▶ _Work request_: Word for word, restate the lines from the one holding "Ha, ten einde" through the end of the data below, including both endpoints and nothing more.

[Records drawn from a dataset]
-----

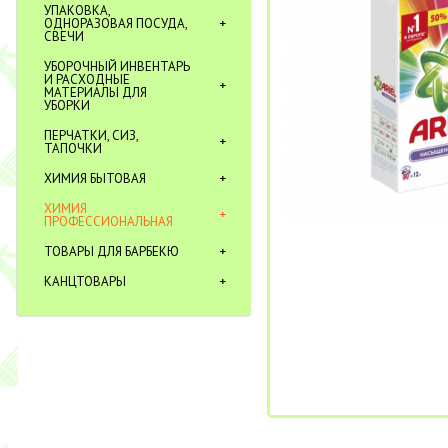
УПАКОВКА,
ОДНОРАЗОВАЯ ПОСУДА,
СВЕЧИ
УБОРОЧНЫЙ ИНВЕНТАРЬ
И РАСХОДНЫЕ
МАТЕРИАЛЫ ДЛЯ
УБОРКИ
ПЕРЧАТКИ, СИЗ,
ТАПОЧКИ
ХИМИЯ БЫТОВАЯ
ХИМИЯ
ПРОФЕССИОНАЛЬНАЯ
ТОВАРЫ ДЛЯ БАРБЕКЮ
КАНЦТОВАРЫ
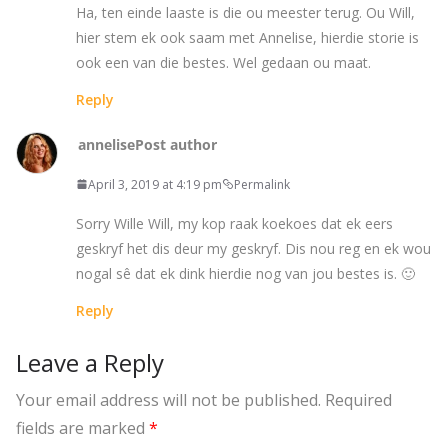
Ha, ten einde laaste is die ou meester terug. Ou Will,
hier stem ek ook saam met Annelise, hierdie storie is
ook een van die bestes. Wel gedaan ou maat.
Reply
annelise
Post author
April 3, 2019 at 4:19 pm
Permalink
Sorry Wille Will, my kop raak koekoes dat ek eers
geskryf het dis deur my geskryf. Dis nou reg en ek wou
nogal sê dat ek dink hierdie nog van jou bestes is. 🙂
Reply
Leave a Reply
Your email address will not be published.
Required
fields are marked
*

-----

▶ _Finished exercise_:
Ha, ten einde laaste is die ou meester terug. Ou Will,
hier stem ek ook saam met Annelise, hierdie storie is
ook een van die bestes. Wel gedaan ou maat.
Reply
annelise
Post author
April 3, 2019 at 4:19 pm
Permalink
Sorry Wille Will, my kop raak koekoes dat ek eers
geskryf het dis deur my geskryf. Dis nou reg en ek wou
nogal sê dat ek dink hierdie nog van jou bestes is. 🙂
Reply
Leave a Reply
Your email address will not be published.
Required
fields are marked
*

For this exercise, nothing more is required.